In the heart of Honolulu Airport, TheDesignAir talks exclusively with Avi Mannis at Hawaiian Airlines on their home turf, discussing the past, the future, brand and livery, plus what it means to be a truly successful ‘destination carrier’
The Roots of the Hawaiian Airlines Brand
Sat in Hawaiian Airlines offices just on the edge of Honolulu Airport, you’d be forgiven for thinking you were already transported a few years into the future, with a modern open plan office featuring massive plasma TV screen walls in the reception, crew training rooms, a large mural, placing Hawaii at the centre of the earth and a spacious restaurant featuring benches for Hawaii’s famous communal ‘Pot-Luck’ dining concept. But the offices are exactly where the airline wants to get to in terms of product – a modern and progressive spin on Hawaiian culture.

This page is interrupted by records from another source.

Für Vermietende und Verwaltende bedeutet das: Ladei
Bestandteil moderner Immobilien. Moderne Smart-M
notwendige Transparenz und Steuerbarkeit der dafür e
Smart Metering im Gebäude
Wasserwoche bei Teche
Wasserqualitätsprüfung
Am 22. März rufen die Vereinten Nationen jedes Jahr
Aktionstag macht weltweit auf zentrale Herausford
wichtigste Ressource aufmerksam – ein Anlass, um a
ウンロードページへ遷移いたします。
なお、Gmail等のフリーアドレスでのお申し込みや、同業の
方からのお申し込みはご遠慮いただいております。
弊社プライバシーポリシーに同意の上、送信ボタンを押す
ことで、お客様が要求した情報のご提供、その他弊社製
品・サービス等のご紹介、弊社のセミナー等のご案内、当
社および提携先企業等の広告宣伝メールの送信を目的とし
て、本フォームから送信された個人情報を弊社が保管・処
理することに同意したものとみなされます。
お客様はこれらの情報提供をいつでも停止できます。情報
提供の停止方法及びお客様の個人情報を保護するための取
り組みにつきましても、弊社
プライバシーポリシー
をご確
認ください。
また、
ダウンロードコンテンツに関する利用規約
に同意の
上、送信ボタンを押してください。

We are sat with Avi Mannis, Senior Vice President, Marketing in a mood lit meeting room that feels more W Hotel than office space. Excited to finally speak with the carrier in length, we get Avi to take us through the recent changes at Hawaiian Airlines. “It’s been a really interesting process. Last year we laid out a map of where we were today and where we want to be in 2017. It’s not our nature as a relatively small carrier to do a ‘big bang’ rebranding. It’s expensive and doesn’t feel organic. So what we wanted to do was follow a multi-year process to bring all the elements of our product to where they need to be.”
Having been given the grand tour of their new workspace we can’t help but see a signature design style, unique to Hawaiian. Its fairly easy to connect the dots and see the same design cues that can be found in their new First Class cabin which will be rolled out onto their A330 fleet – such as the resin dividers between the seats which already feature in areas of the offices.

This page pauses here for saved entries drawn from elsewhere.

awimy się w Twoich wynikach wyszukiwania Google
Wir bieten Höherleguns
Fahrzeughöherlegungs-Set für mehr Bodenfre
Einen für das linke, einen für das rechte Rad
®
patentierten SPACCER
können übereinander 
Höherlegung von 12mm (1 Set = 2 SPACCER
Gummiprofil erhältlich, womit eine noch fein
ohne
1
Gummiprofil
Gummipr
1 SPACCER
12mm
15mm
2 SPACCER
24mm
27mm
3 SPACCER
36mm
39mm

Whilst the carrier already has a strong visual vision of what its future will be, Avi is quick to remind us, that this powerful Pacific boutique carrier has cleverly stuck to its roots and the true island spirit when thinking product and brand.
“The core of our brand is in our front line staff who are largely from Hawaii, delivering service with a degree of Aloha and care that you wouldn’t see on any other carrier in the world. It’s something that no one else can replicate.”
It’s a familiar sentiment, with many carriers who have invested in their hard product, trying to create a stronger identity through the genuine service of their staff, just as Alitalia have recently refined, by sending their staff to the Etihad training centre in Abu Dhabi to develop their service offering whilst maintaining their traditional Italian roots that make them unique.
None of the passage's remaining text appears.